Day 20-POV: Living With EDS or HSD

I get up this morning and my shoulder cracks. At least I’m lucky, the joints of my fingers came back into place overnight. I have a headache. I’m thirsty. I need to remove the goutiere that I’m wearing to avoid bruxism and relieve my jaw. My jaw still hurts, though. My doctor told me to make an appointment with a physical therapist who specializes in TMJ. I get up and go have my breakfast. Acid reflux is hitting me and I still have the day to spend and finish revising my classes for my exams on time. Arg...

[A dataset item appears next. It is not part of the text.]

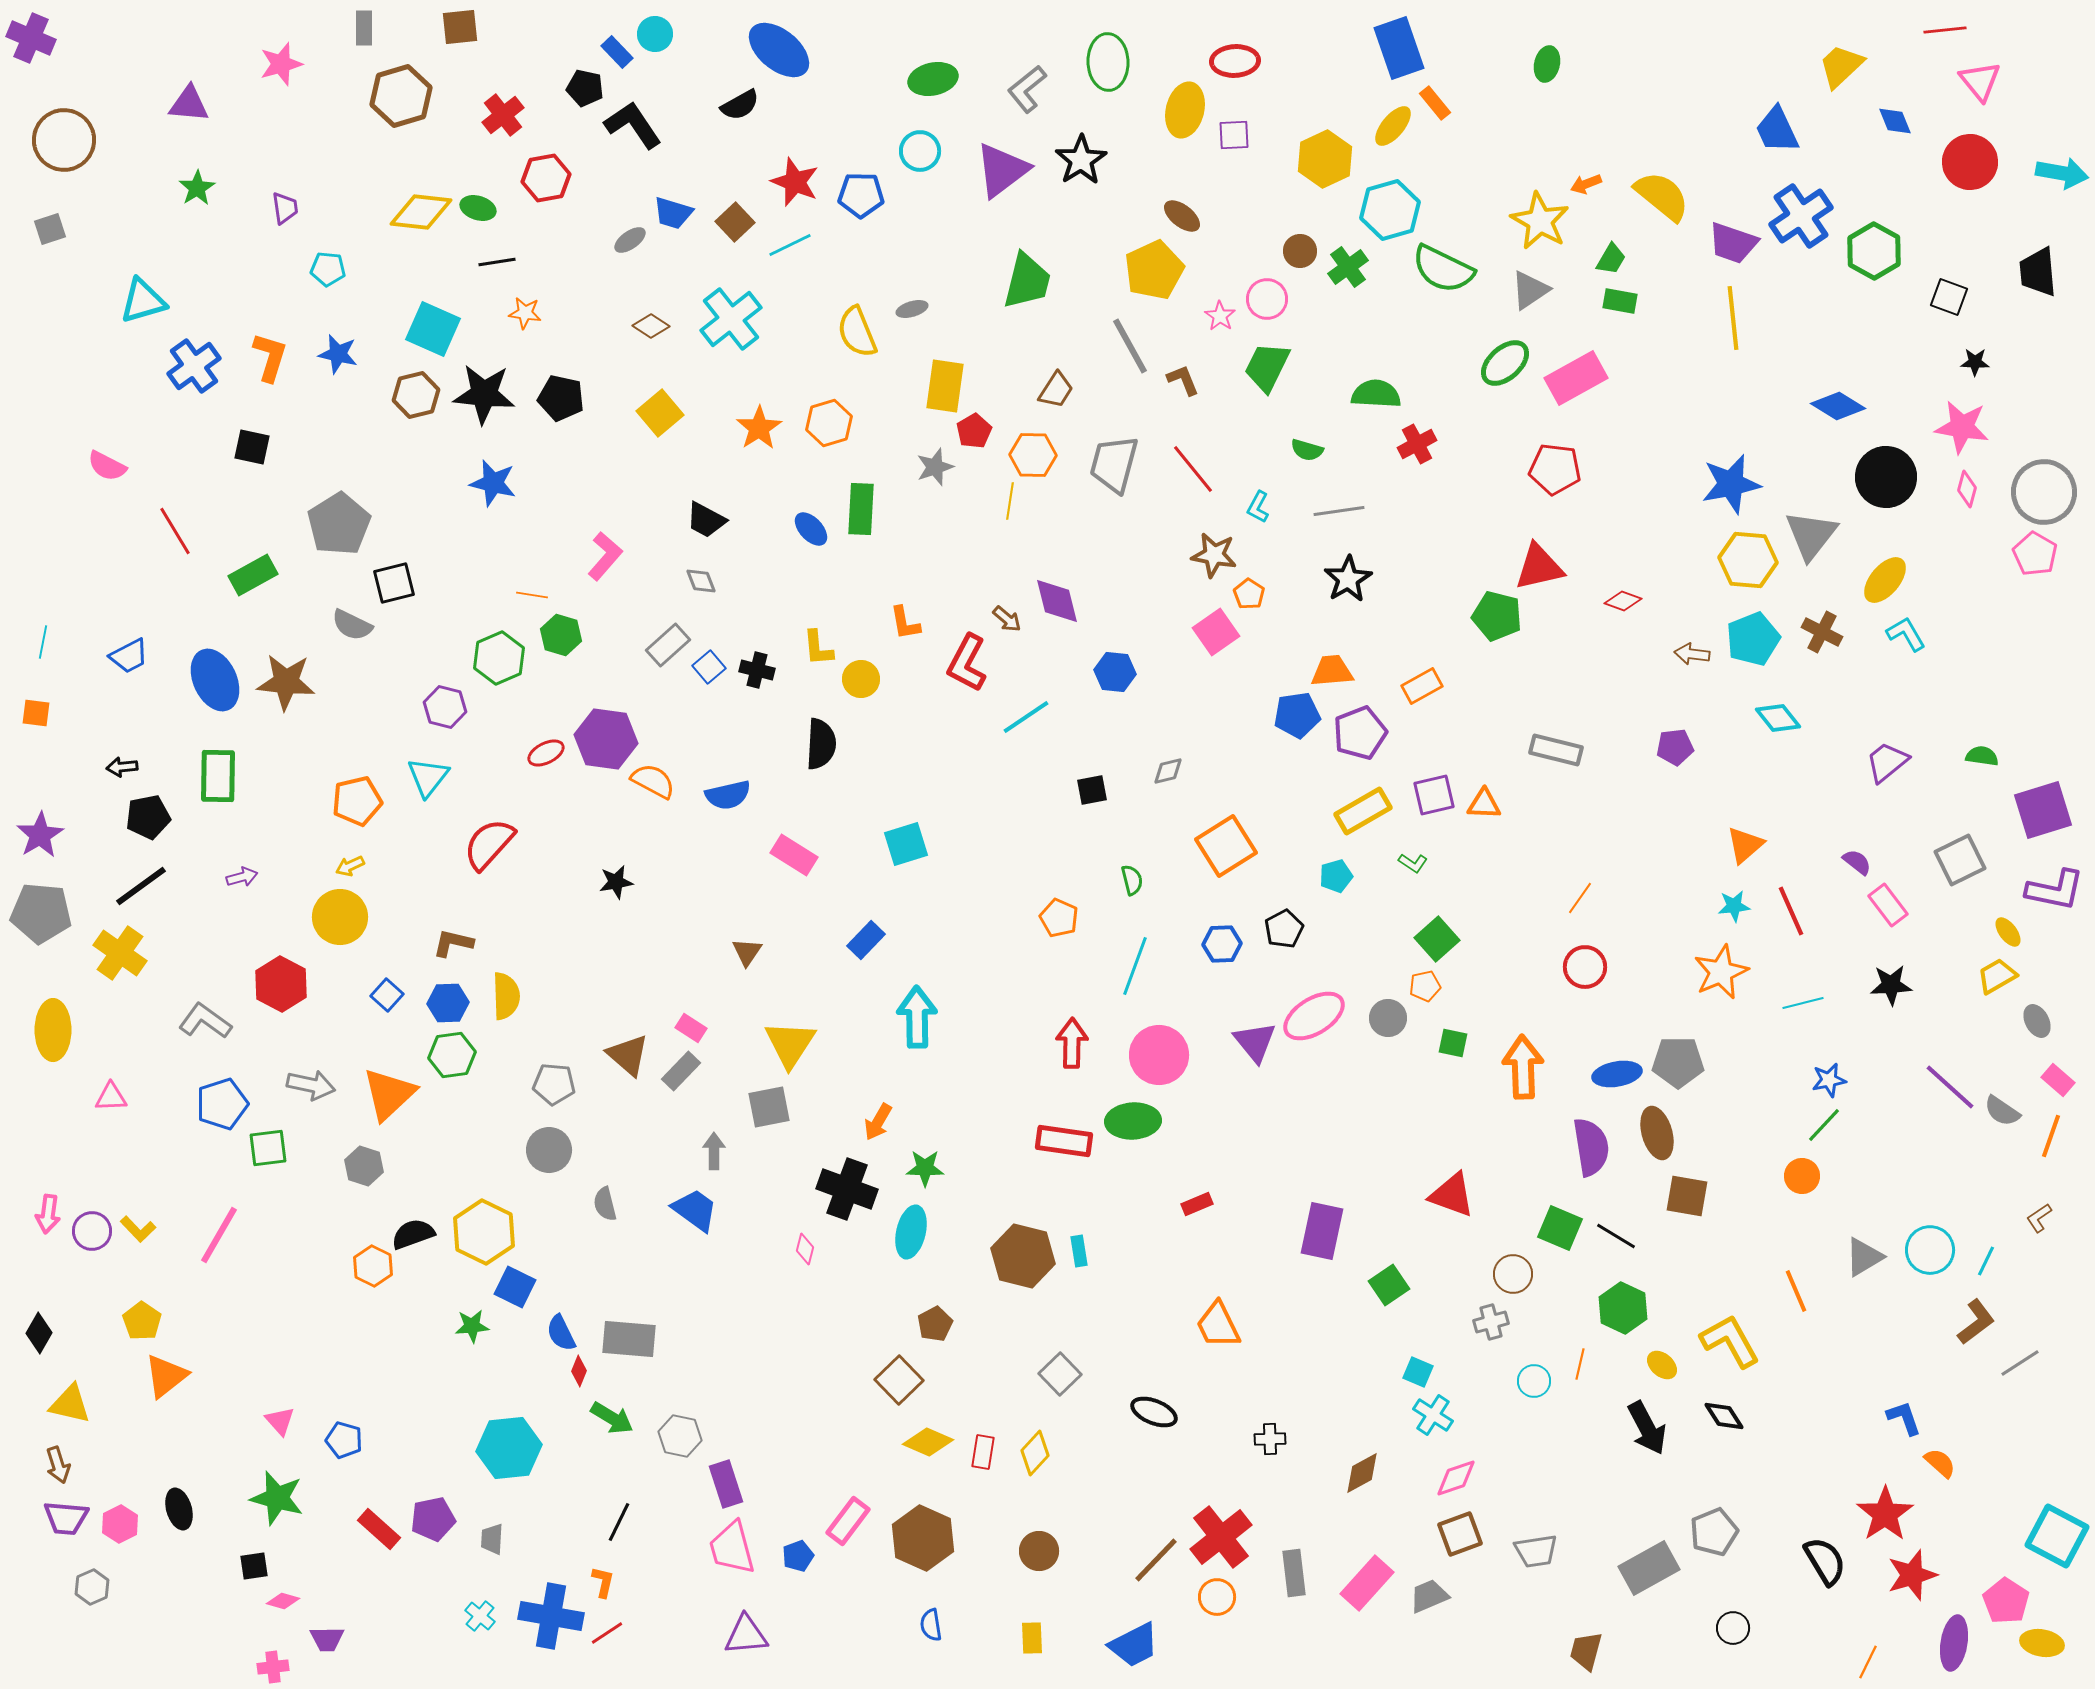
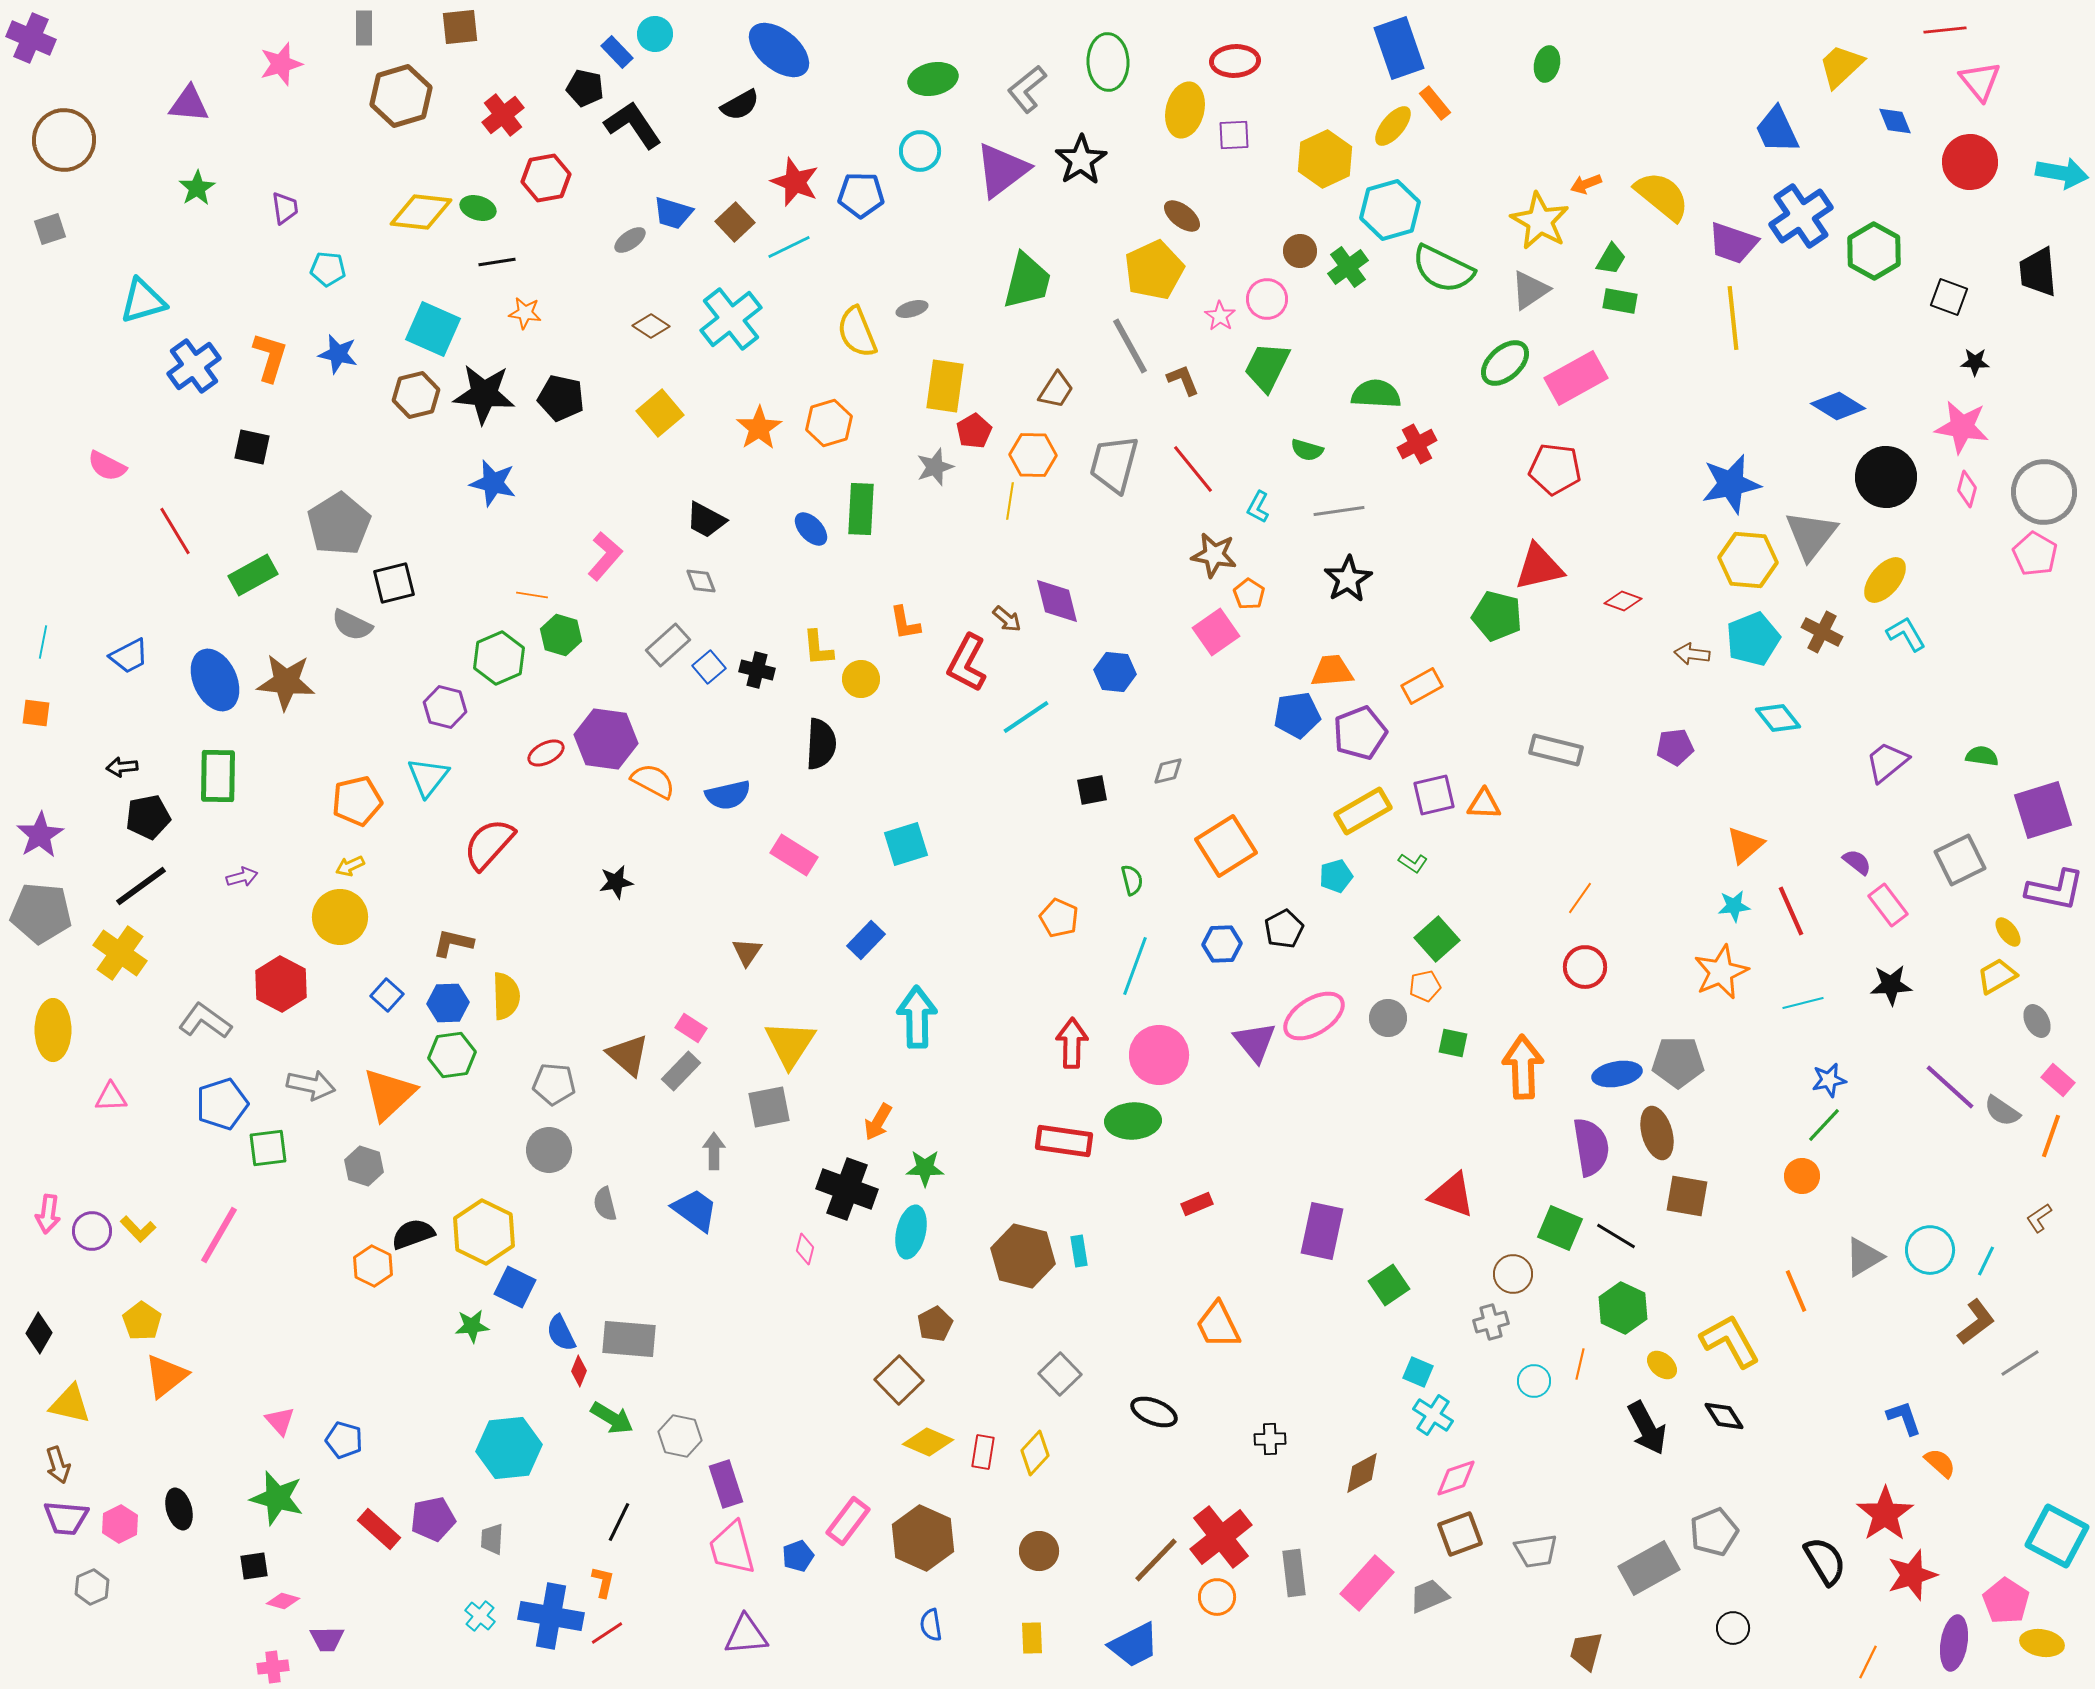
cyan line at (790, 245): moved 1 px left, 2 px down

Day 21 – Representation Matters

Representation matters because I think that without the biases of doctors, we would be better diagnosed. It’s not because we are young, because we have a different skin color, because we’re a woman, a non-binary person, etc... that our feelings aren’t valid. hEDS and HSD do not have biological markers defined as for other diseases. The doctor must therefore diagnose according to a list of symptoms that are most often invisible to him. We don’t live with them after all. However, because of their biases, they do not listen to us most of the time, which often leads to medical wandering or even worse, often psychiatric diagnostic errors with consequences for our health. That’s why representation matters.

Day 22 – A Resource That Helped

First, I would say the stories about the mighty as well as the playlists (chronic pain and disability). Then, it’s the website of the elhers danlos society that gives interesting advice. Then I will look at the websites of associations specializing in EDS and HSD. But the first two are more than enough in my opinion.

Day 23 – What Earlier Diagnosis Could Change

Early diagnosis would help with mental health already. But I think that, at the same time, to reduce the time spent on medical care, we should improve the way of announcing the diagnosis. I don’t know about you, but I found the diagnostic announcements very traumatic because they just say: "you have X and goodbye." There are no explanations given. For me, my diagnosis of HSD was shocking because the doctor didn’t even tell me or my parents, but I learned it by reading a report from the appointment with this specialist.

Day 24 – Something I’ve Unlearned

Sometimes, despite everything you are told, just trying is already enough. Taking one step after the other, even when very small, is enough. You were just able to clean the window of your room but nothing else, it’s OK. Your house doesn’t look like a Pinterest board, it’s OK. You feel good in it, that’s fine. Trying is incredible, and if you succeed, even better. You fail, it’s not a big deal, maybe you’ve learned a limit or another way of doing things.